Mark Brady - 9/12/2005
It's the concluding paragraph that I find problematic, no, pretty awful.
"Globalisation has been primarily an American undertaking and it has been good for the world's poor. The country's science, technology, and entrepreneurship are healing the sick, cleaning the environment, and making the world a better and more enjoyable place in which to live. America is a great nation with little to apologise for. It has an enemy to defeat. The challenge is not to defeat itself."
Globalisation, conceived of as world economic integration, is the continuation of a trend that began many centuries ago as a result of individuals in many different countries looking for opportunities to trade and prosper. It was not, and even now is not “primarily an American undertaking.” Indeed, insofar as it is promoted by the American state and by Americans using their national state to lever open doors to managed trade, is less successful than it would otherwise be. American science, technology, and entrepreneurship do make a large contribution but it’s not evident that this is disproportionate to the size of the American economy.
The only way to make sense of the statement that "America is a great nation with little to apologize for" is to distinguish between American society and economy—the spontaneous orders that have emerged as a result of the activities of free Americans—and the American nation-state—the political entity that has taxed, plundered, and murdered its own citizens and far too much of the rest of the world. Country and nation-state—antonyms, not synonyms. The country is great, the nation-state stinks.

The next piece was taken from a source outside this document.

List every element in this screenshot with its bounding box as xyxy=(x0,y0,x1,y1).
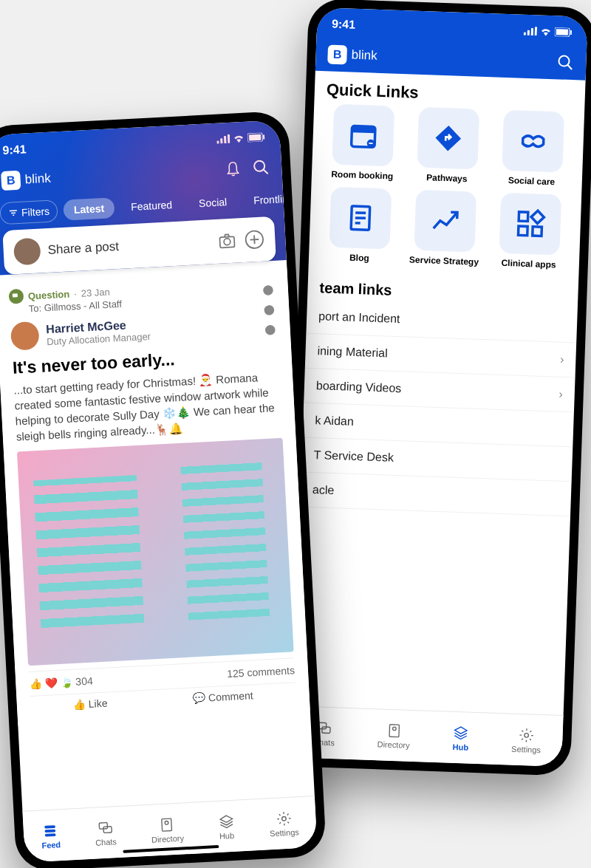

And if readers were to point out that an ideology of individual liberty is an integral part of the American political tradition, I would say that’s equally true of the British political tradition and it doesn’t make the British nation-state any the sweeter. Yes, the U.S. Constitution sets limits to the federal power with regard to the individual rights of its citizens but that is in the context of recognizing that the natural liberty of its citizens preceded the establishment of the nation-state.